Cling to the cross, the burden will fall,
Christ hath redeemed us once for all. (Play)
Paul refers to the
concept of crucifixion later in Galatians writing...
Galatians
5:24 (note) Now those who
belong to Christ Jesus have crucified the
flesh
with its passions and
desires.
Comment: In this verse Paul describes a definite event in
the past which every believer has experienced. Paul said we, not
God, have crucified the flesh. We have crucified the flesh in the sense
that when we trusted Christ God broke the domination of our sinful
nature (flesh).
While we still have a sinful human nature, it does not control us as it
did before we trusted in Christ. Note that Paul is not saying
self-crucifixion or self-mortification is something believers should
practice. At the time of our
crucifixion with Christ, God brought about a separation from the dominion
of our sinful nature inherited from Adam --
flesh
-- by virtue of our unbreakable union and eternal identification with
Christ Jesus in His substitutionary, sacrificial death. As Donald
Campbell observes in the
The Bible Knowledge Commentary
the truth of co-crucifixion with Christ "does not mean that [our]
sin nature is then eradicated or even rendered inactive but that it has
been judged, a fact believers should reckon to be true (cf. Ro 6:11,
12- see
note on
v11;
v12). So
victory over the sinful nature’s passions and desires has been provided
by Christ in His death. Faith must continually lay hold of this truth or
a believer will be tempted to try to secure victory by self-effort."
Galatians
6:14 But may it never
be that I should boast, except in the cross of our Lord Jesus Christ,
through which the world has been crucified (perfect tense
= stands crucified,
speaking of the permanence of the state) to me, and I to the world.
Comment:
Remember that in Paul's day the Cross was a symbol of shame and yet here
he takes pride in that which the world loathes. In fact the word "crux"

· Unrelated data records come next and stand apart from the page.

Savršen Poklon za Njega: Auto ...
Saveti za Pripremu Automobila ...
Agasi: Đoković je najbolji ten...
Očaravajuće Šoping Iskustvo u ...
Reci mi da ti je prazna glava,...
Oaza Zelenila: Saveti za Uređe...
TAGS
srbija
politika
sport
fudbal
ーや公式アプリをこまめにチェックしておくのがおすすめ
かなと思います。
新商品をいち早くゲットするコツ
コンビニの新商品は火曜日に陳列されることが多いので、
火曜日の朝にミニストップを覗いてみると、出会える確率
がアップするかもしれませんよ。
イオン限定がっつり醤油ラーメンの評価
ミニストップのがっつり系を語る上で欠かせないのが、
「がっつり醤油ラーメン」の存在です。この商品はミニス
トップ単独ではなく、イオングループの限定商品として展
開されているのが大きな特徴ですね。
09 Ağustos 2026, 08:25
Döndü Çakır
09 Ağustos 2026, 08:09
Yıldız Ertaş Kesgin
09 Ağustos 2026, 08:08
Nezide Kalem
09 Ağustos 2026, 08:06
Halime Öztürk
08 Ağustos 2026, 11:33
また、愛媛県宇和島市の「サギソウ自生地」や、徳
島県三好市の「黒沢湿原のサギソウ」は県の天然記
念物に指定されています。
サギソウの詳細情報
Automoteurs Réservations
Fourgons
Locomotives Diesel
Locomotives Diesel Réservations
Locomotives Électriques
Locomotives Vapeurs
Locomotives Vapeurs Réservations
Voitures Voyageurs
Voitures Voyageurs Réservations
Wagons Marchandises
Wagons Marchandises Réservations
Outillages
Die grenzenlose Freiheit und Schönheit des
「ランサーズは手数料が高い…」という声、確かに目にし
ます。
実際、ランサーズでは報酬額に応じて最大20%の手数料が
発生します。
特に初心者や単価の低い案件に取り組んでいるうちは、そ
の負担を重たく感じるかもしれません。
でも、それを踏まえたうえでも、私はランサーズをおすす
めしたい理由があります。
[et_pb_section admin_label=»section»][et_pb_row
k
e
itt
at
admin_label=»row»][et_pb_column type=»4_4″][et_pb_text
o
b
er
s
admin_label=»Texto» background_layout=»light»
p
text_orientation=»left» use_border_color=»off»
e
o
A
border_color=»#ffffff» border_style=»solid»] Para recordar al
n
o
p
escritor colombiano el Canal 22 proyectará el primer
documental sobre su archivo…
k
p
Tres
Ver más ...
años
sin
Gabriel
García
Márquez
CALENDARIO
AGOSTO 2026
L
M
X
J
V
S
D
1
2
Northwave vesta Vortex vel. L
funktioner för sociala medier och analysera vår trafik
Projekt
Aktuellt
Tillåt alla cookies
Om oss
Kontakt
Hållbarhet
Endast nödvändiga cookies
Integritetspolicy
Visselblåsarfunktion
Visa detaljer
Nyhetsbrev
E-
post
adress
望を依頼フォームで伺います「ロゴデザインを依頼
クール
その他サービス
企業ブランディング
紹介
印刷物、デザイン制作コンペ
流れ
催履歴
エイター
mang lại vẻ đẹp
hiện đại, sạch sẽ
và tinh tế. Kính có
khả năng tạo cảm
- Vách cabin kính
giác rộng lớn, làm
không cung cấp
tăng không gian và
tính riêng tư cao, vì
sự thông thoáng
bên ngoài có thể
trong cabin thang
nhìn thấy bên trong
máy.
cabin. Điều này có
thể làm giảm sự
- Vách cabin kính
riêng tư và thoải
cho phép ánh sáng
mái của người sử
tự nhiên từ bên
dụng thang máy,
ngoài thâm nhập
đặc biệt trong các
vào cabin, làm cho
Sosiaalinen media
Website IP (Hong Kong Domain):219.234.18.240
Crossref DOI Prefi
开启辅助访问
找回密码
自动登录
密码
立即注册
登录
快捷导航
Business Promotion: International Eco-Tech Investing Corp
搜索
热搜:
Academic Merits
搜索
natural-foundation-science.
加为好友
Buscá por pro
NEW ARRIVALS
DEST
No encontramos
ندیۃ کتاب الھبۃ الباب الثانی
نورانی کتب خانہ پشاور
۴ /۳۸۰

[cross] was unmentionable in polite Romans society! When Paul was
crucified with Christ, he said in a manner of speaking "Goodbye" to the
world. Thereafter he looked at the world as if it were on a cross [the
cross conveying the idea of death] because of the fact that he had
experienced the Cross of Christ when he was saved. The world lost its
allure for him. Why? Because he had found the One Who Alone completely
satisfies the soul's longings. The world to Paul became
spiritually dead, and he became dead to the world. All the things in
this passing life which appeal to the “natural” man lost their
attraction for Paul. The Cross became the great dividing line between
the world and Paul as well it should in the experience of every child of
God.
When
James Calvert
(see biography)
went as a missionary to the cannibals of the Fiji Islands, the captain
of the ship sought to turn him back, crying out...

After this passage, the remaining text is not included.